Throughout the material below, count each line in which the word "user" appears, then reply with the count only.

━━━━━ EXCERPTED DATA ━━━━━

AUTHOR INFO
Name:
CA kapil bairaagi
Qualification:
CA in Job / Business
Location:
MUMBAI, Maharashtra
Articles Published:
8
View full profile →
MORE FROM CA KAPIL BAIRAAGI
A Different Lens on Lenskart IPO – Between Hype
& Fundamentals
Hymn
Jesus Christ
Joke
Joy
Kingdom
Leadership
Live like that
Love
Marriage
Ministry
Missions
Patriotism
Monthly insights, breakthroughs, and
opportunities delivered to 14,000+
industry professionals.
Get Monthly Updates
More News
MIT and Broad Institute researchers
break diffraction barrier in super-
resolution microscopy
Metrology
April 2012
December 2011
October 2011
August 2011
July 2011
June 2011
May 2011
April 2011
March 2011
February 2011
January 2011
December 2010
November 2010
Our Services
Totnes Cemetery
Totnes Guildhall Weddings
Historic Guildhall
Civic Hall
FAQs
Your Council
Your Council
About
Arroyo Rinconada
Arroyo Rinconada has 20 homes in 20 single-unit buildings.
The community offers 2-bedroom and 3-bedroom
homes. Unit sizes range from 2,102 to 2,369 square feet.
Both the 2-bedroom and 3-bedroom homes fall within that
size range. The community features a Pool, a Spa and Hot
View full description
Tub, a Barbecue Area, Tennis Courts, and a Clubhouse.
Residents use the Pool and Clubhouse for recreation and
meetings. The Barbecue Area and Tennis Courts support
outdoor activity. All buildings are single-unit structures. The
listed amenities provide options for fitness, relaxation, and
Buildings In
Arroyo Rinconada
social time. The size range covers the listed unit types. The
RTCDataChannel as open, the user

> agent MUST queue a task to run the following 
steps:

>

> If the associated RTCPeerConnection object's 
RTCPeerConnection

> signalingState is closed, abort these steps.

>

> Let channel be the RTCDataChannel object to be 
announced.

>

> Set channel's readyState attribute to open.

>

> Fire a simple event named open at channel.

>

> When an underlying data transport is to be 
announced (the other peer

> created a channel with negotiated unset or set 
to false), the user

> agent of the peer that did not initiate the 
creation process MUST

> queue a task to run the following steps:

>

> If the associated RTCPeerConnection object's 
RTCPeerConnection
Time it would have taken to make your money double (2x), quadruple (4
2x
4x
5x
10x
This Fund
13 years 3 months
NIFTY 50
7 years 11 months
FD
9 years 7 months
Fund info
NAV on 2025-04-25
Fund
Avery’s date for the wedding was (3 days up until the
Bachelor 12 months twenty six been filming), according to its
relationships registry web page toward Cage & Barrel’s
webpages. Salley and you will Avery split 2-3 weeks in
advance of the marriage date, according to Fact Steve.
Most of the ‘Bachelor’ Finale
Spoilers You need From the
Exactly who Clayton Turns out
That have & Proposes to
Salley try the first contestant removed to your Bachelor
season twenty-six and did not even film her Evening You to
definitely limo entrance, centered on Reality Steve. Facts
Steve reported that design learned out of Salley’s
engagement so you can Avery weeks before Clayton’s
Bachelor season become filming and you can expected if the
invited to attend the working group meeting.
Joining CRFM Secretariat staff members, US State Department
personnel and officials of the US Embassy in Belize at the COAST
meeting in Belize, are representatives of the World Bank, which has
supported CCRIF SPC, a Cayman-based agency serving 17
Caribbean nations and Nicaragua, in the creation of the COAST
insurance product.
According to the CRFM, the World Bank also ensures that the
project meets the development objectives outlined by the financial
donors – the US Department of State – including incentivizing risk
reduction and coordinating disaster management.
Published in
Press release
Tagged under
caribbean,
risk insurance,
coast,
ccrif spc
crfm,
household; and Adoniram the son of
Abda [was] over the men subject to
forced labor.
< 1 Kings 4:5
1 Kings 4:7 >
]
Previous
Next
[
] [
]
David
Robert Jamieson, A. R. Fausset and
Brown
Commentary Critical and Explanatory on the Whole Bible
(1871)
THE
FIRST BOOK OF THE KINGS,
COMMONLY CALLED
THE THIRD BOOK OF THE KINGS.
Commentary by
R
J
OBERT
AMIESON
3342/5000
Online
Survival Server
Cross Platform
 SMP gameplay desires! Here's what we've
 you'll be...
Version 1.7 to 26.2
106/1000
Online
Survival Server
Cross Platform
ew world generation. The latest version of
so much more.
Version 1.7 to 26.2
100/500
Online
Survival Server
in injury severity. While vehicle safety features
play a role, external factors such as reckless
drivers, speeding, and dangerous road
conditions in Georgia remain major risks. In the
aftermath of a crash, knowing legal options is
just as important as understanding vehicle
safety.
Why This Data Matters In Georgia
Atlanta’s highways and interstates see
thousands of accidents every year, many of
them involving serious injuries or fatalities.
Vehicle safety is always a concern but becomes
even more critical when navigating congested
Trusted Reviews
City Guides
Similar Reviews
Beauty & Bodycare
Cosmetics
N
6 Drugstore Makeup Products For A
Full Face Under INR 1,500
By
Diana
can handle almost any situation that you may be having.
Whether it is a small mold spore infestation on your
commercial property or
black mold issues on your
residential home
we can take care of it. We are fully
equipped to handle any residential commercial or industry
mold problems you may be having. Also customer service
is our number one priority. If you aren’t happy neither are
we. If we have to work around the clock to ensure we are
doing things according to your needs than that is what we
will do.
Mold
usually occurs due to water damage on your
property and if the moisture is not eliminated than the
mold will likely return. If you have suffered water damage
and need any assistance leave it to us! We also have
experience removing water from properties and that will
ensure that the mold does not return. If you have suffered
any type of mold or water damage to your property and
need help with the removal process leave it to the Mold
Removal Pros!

━━━━━

▸ **OUTPUT**
2